Nausea, vomiting and drowsiness are the most common clinical signs; however, confusion, delusions, excessive salivation, agitation, hallucinations, convulsions and visual impairment can be seen. Acute liver failure and death can occur within a few days of ingestion if treatment measures are not taken.
If at all possible, collect a sample of the mushroom you think your dog ingested for identification purposes. The first step of treatment is early aggressive decontamination. This includes inducing vomiting and/or gastric lavage; however, this is only beneficial within the first four hours after ingestion.
You may elect to induce vomiting at home by giving a small amount of oral hydrogen peroxide at home (typically 1-2 teaspoons). A toxin binding substance may be administered orally every four to six hours to help reduce enterohepatic (liver) circulation. This has been found to be beneficial up to 48 hours after ingestion. Supportive care is an integral part of treatment for mushroom toxicity.

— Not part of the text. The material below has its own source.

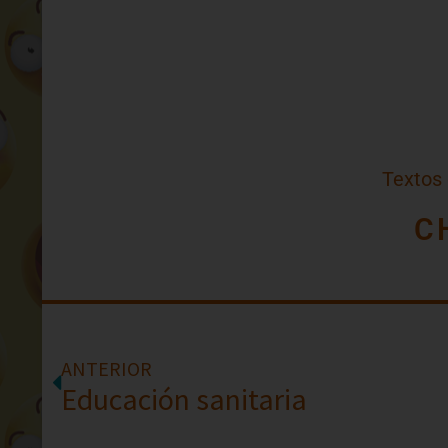
Textos
C
ANTERIOR
Educación sanitaria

Intravenous fluids, gastrointestinal protectants and broad-spectrum antibiotics are vital aspects of the treatment plan. Other things that may be used depending on your dog's clinical signs include glucose, fresh frozen plasma, whole blood transfusions and vitamin K.
As with most poisonings, the best method of control is to prevent exposure. Ensure that there are no mushrooms in your backyard. Keep your dog on a leash when visiting new areas or exercising. If your dog possibly ingested a mushroom, contact your veterinarian immediately.
Be especially conscious after damp weather and remember that new mushrooms appear overnight, so check your yard each morning before you turn your dog out. The best way to remove mushrooms from your yard is to dig them up because kicking them or smashing them actually spreads spores and leads to more mushrooms.